For this reason, completeness checks are generally not done; instead, library implementers either say that you are allowed to pass incomplete types to their templates and they will work properly, or that you must pass a complete type but the behaviour is undefined if you violate this requirement, as it cannot be reliably checked at compile time.

One creative way around the template instantiation rules is to use a macro with __COUNTER__ to make sure that you have a fresh instantiation every time you use the type trait, and you have to define the is_type_complete_v template with internal linkage, to avoid the issue of cross-TU variance.

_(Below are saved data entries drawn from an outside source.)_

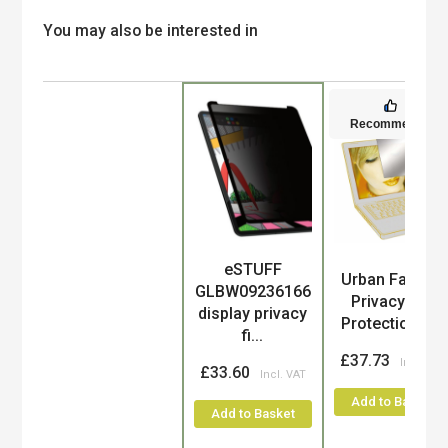
You may also be interested in
Recommended
eSTUFF
Product
Urban Factory
GLBW09236166
Privacy and
display privacy
Protection C...
fi...
£37.73
£33.60
Add to Basket
Add to Basket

I got this technique from this answer. Unfortunately, __COUNTER__ is not in standard C++, but this technique should work on compilers that support it.

(I looked into whether the C++20 source_location feature can replace the non-standard __COUNTER__ in this technique. I think it can't, because IS_COMPLETE may be referenced from the same line and column but within two different template instantiations that somehow both decide to check the same type, which is incomplete in one and complete in the other.)

How function overload lookup works when one of the functions does not compile?

Only errors from the immediate context cause a "soft" error that removes the function template from the overload set. The compiler must instantiate base_type<T> before it can evaluate sizeof(base_type<T>), and any errors resulting from that instantiation are not in the immediate context, and cause hard errors.

I am not sure what you are really trying to do, but you can probably do it using std::enable_if_t<std::is_union_v<T>> to disable the overload. The reason why this works is that the instantiation of std::enable_if which is done first causes no errors; the resulting class simply may not contain a member named type. The access to type is in the immediate context.